While growing up in Missouri you gave me mostly mild winters with only one memory of an ice storm. This storm provided a welcome break from school for the young girl I was so I let you get away with you mischief. My time in North Carolina provided me extremely humid summers, summers so sticky I often wondered why I even took a shower or left the house. I looked beyond this little character flaw with a mountain escape so close that I could smell the cool air. The floods of Hurricane Floyd did not even deter my love for the Tar heel state. I stayed, after drying out, and continued my love affair. Although my time in Connecticut was short, I thoroughly enjoyed what you offered in the spring, summer and fall. Connecticut’s shoreline is still one of my favorites and I think of my time there fondly. I decided it was best to get out while things were good, and before you turned on me in the winter. As I headed south to my paradise in Florida I was warned of potential dangers. I was informed there had not been a hurricane in that area in almost ten years. Upon arrival to the Sunshine State you gave me a slap in the face with Hurricane Charlie. Once I recovered you decided to test my loyalty to you and my new home. More than five hurricanes in two years and an untold amount of threats I was done. I began to doubt you. I would watch the weather and pay close attention to “the cone of uncertainty” as the meteorologist explained the next one could hit anywhere from Naples to Pensacola. Too much of a risk for a gal with a new baby.
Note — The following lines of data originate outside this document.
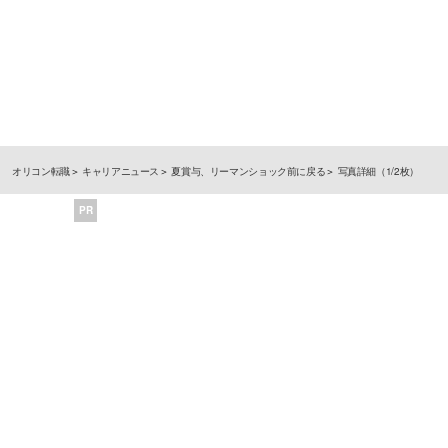
オリコン転職
キャリアニュース
夏賞与、リーマンショック前に戻る
写真詳細（1/2枚）
PR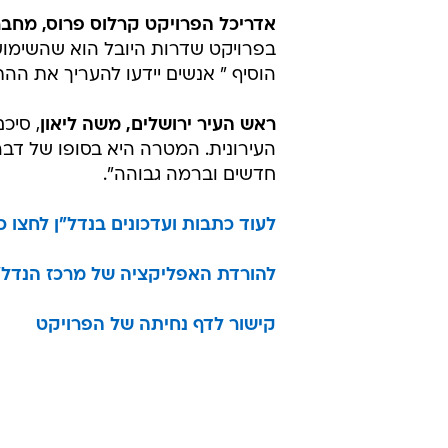
אדריכל הפרויקט קרלוס פרוס, מחבר
בפרויקט שדרות היובל הוא שהשימושי
הוסיף " אנשים יידעו להעריך את ההת
ראש העיר ירושלים, משה ליאון
, סיכ
העירונית. המטרה היא בסופו של דבר 
חדשים וברמה גבוהה".
לעוד כתבות ועדכונים בנדל"ן לחצו כ
להורדת האפליקציה של מרכז הנדל"ן
קישור לדף נחיתה של הפרויקט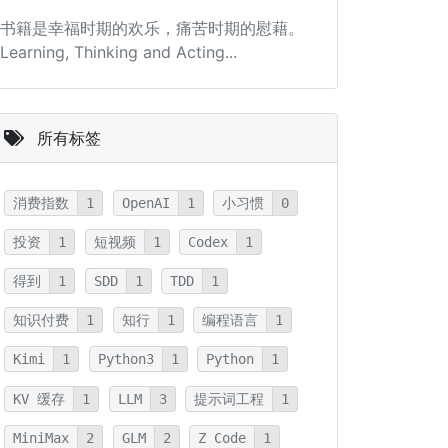
书籍是幸福时期的欢乐，痛苦时期的慰藉。
Learning, Thinking and Acting...
所有标签
消费指数
1
OpenAI
1
小习惯
0
投资
1
短视频
1
Codex
1
得到
1
SDD
1
TDD
1
知识付费
1
知行
1
编程语言
1
Kimi
1
Python3
1
Python
1
KV 缓存
1
LLM
3
提示词工程
1
MiniMax
2
GLM
2
Z Code
1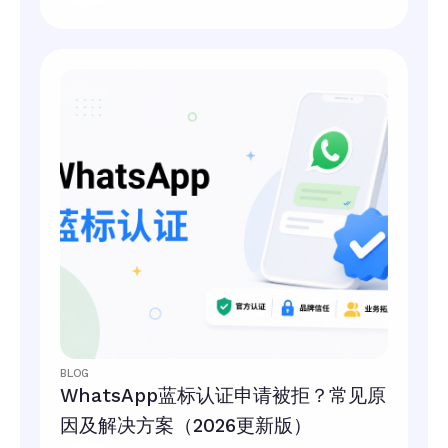
BLOG
WhatsApp蓝标认证申请被拒？常见原
因及解决方案（2026更新版）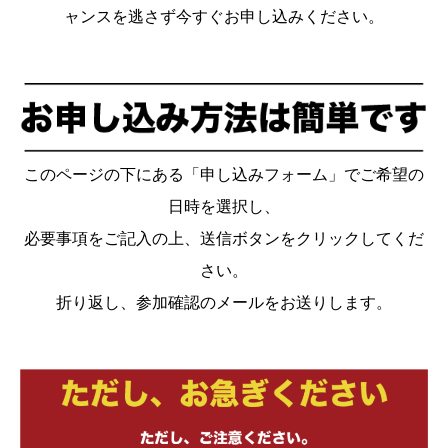
ャンスを逃さず今すぐお申し込みください。
このページの下にある「申し込みフォーム」でご希望の
日時を選択し、
必要事項をご記入の上、送信ボタンをクリックしてくだ
さい。
折り返し、参加確認のメールをお送りします。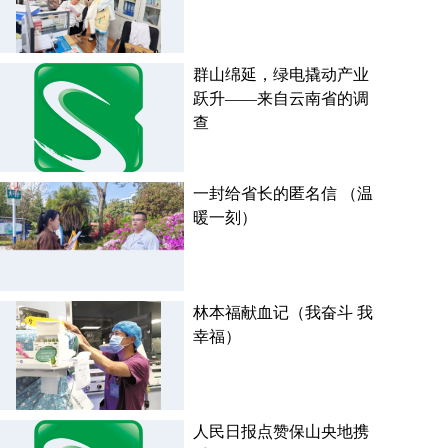
群山绵延，绿电撬动产业
跃升——来自云南省的调
查
一封给省长的匿名信 （温
暖一刻）
林本福献血记（我奋斗 我
幸福）
人民日报点赞保山央地携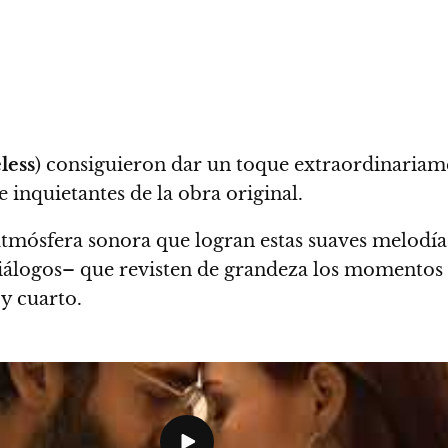
less
)
consiguieron dar un toque extraordinariamen
 inquietantes de la obra original
.
 atmósfera sonora que logran estas suaves melodí
 diálogos– que revisten de grandeza los momento
 y cuarto.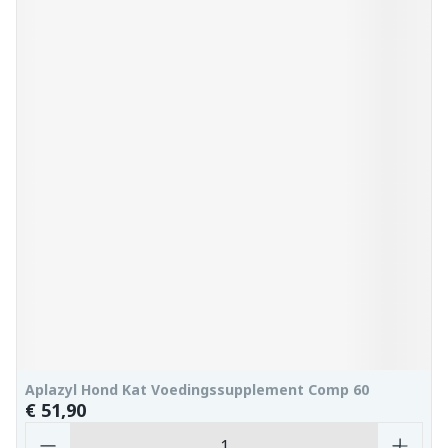
Aplazyl Hond Kat Voedingssupplement Comp 60
€ 51,90
Aantal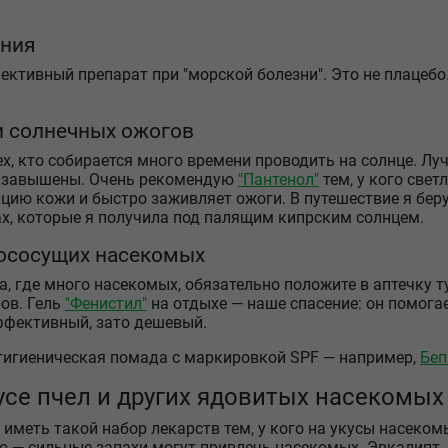
ания
ктивный препарат при "морской болезни". Это не плацебо.
 и солнечных ожогов
х, кто собирается много времени проводить на солнце. Лу
т завышены. Очень рекомендую
"Пантенол"
тем, у кого свет
цию кожи и быстро заживляет ожоги. В путешествие я беру
х, которые я получила под палящим кипрским солнцем.
вососущих насекомых
да, где много насекомых, обязательно положите в аптечку
ов. Гель
"Фенистил"
на отдыхе — наше спасение: он помогае
эффективный, зато дешевый.
гигиеническая помада c маркировкой SPF — например,
Беп
усе пчел и других ядовитых насекомых
иметь такой набор лекарств тем, у кого на укусы насеком
— сильные запахи могут привлечь насекомых. Эвкалипт, 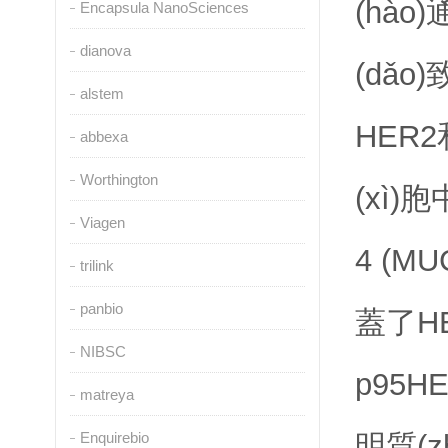
(hào
Encapsula NanoSciences
dianova
(dǎo
alstem
HER2
abbexa
Worthington
(xì)
Viagen
4 (M
trilink
panbio
蓋了H
NIBSC
p95H
matreya
Enquirebio
明質(z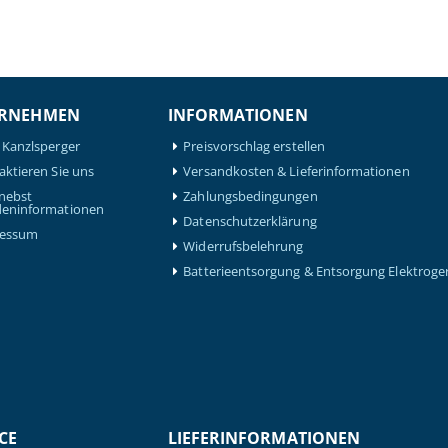
RNEHMEN
INFORMATIONEN
 Kanzlsperger
Preisvorschlag erstellen
aktieren Sie uns
Versandkosten & Lieferinformationen
nebst
Zahlungsbedingungen
eninformationen
Datenschutzerklärung
ressum
Widerrufsbelehrung
Batterieentsorgung & Entsorgung Elektroge
CE
LIEFERINFORMATIONEN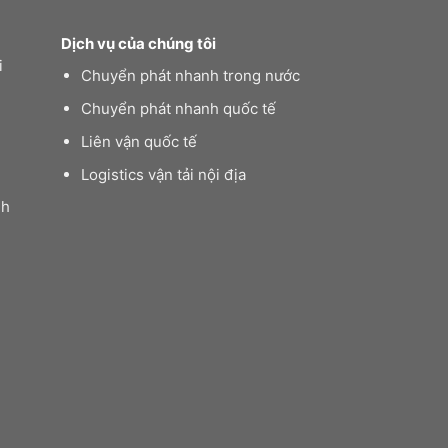
Dịch vụ của chúng tôi
i
Chuyển phát nhanh trong nước
Chuyển phát nhanh quốc tế
Liên vận quốc tế
Logistics vận tải nội địa
nh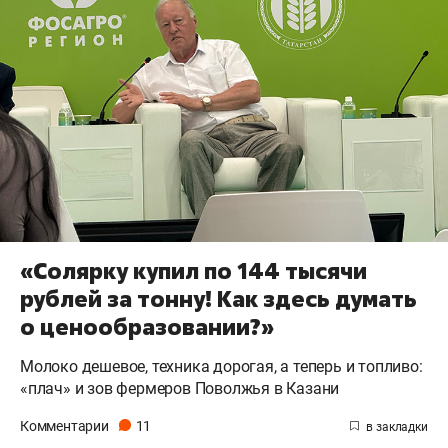
«Солярку купил по 144 тысячи
рублей за тонну! Как здесь думать
о ценообразовании?»
Молоко дешевое, техника дорогая, а теперь и топливо:
«плач» и зов фермеров Поволжья в Казани
Комментарии
11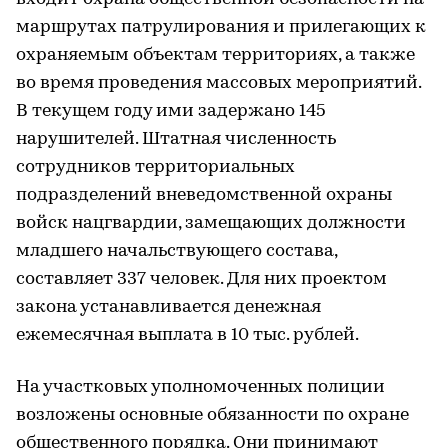
маршрутах патрулирования и прилегающих к
охраняемым объектам территориях, а также
во время проведения массовых мероприятий.
В текущем году ими задержано 145
нарушителей. Штатная численность
сотрудников территориальных
подразделений вневедомственной охраны
войск нацгвардии, замещающих должности
младшего начальствующего состава,
составляет 337 человек. Для них проектом
закона устанавливается денежная
ежемесячная выплата в 10 тыс. рублей.
На участковых уполномоченных полиции
возложены основные обязанности по охране
общественного порядка. Они принимают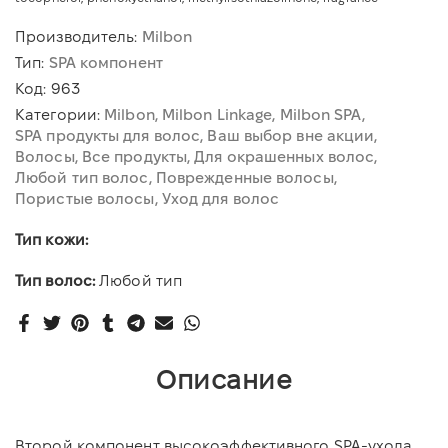
Производитель:
Milbon
Тип:
SPA компонент
Код:
963
Категории:
Milbon
Milbon Linkage
Milbon SPA
SPA продукты для волос
Ваш выбор вне акции
Волосы
Все продукты
Для окрашенных волос
Любой тип волос
Поврежденные волосы
Пористые волосы
Уход для волос
Тип кожи:
Тип волос:
Любой тип
Описание
Второй компонент высокоэффективного SPA-ухода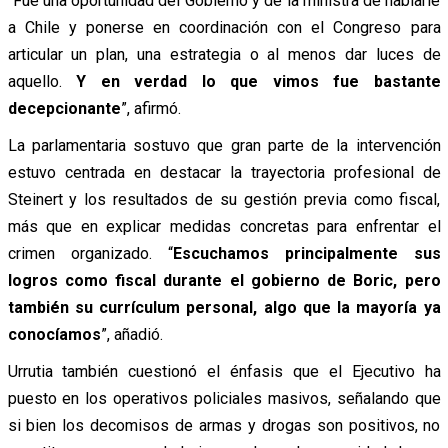
“Fue una oportunidad del Gobierno y de la ministra de hablarle
a Chile y ponerse en coordinación con el Congreso para
articular un plan, una estrategia o al menos dar luces de
aquello.
Y en verdad lo que vimos fue bastante
decepcionante
”, afirmó.
La parlamentaria sostuvo que gran parte de la intervención
estuvo centrada en destacar la trayectoria profesional de
Steinert y los resultados de su gestión previa como fiscal,
más que en explicar medidas concretas para enfrentar el
crimen organizado. “
Escuchamos principalmente sus
logros como fiscal durante el gobierno de Boric, pero
también su currículum personal, algo que la mayoría ya
conocíamos
”, añadió.
Urrutia también cuestionó el énfasis que el Ejecutivo ha
puesto en los operativos policiales masivos, señalando que
si bien los decomisos de armas y drogas son positivos, no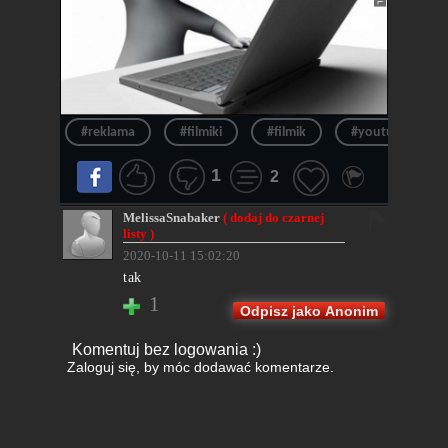
#reklama
#filmiki
#filmik
#youtube
1
2
MelissaSnabaker
( dodaj do czarnej
listy )
2020-10-11 15:02:20
tak
1
Odpisz jako Anonim
Komentuj bez logowania :)
Zaloguj się
, by móc dodawać komentarze.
Back in the great state of misery I was told you had been behaving. The winters had been mild and summers were the usual humid sauna. Why did you follow me? I thought we had let bygones be bygones? The unprecedented ice storm in January of 2007 was enough to send me to Arizona. During our move to the new house in February of this year, you thought it was clever to follow last year’s storm with another one that would render us powerless for a week. You evil, evil woman. Now our fair city has recovered and you are back with more. This time the moisture is not in the form of ice, but rain. So much rain in fact, if it did not rain anymore all year we would be well ahead of schedule by two years. The rain overflows in our gutters and causes rivers in the streets. The lakes are flooding and the docks are underwater. Cars are swept away in what seems to be only a few inches. Each time you tell us you are done, and provide a few days of reprieve you come back.
The night Daddy took the video above, the boys and I were hunkered down in the "most inner room of the house" which happens to be a bathroom. Funnels had been spotted only a mile from the house.
I am starting to think you need to get laid.
9 comments:
bwahahahaha, mother nature needs to get laid too? hahaa!
Holy smokes!
From me to you, that is a heck of a lot of rain. And for me to say that (being from Seattle) you know it has to be bad.
Hope it all went . . . somewhere, other than inside your house!
Who could possibly be up to the challenge to lay Mother Nature??
I humbly submit myself for the challenge. Why not?
Now to go find some mood music in the form of "Rock You Like a Hurricane".
lmao at mother nature needs to get laid. I agree with you the weather is getting more crazy. Global warming maybe.
what has weather have to do with getting laid?
oh now you are really going to make her made.
And by the way DO NOT call My Missouri misery. Thems fighten words. If you don't like her move an hour south to AR.
Love you.
I mean mad not made.
I need another coffee.
Oh My! Stay dry!!
We keep HOPING for rain, for some reason it all goes just north or just south of Leavenworth. pout
Mother Nature needing to get laid? That is hawt, my friend. Just flat out HAWT!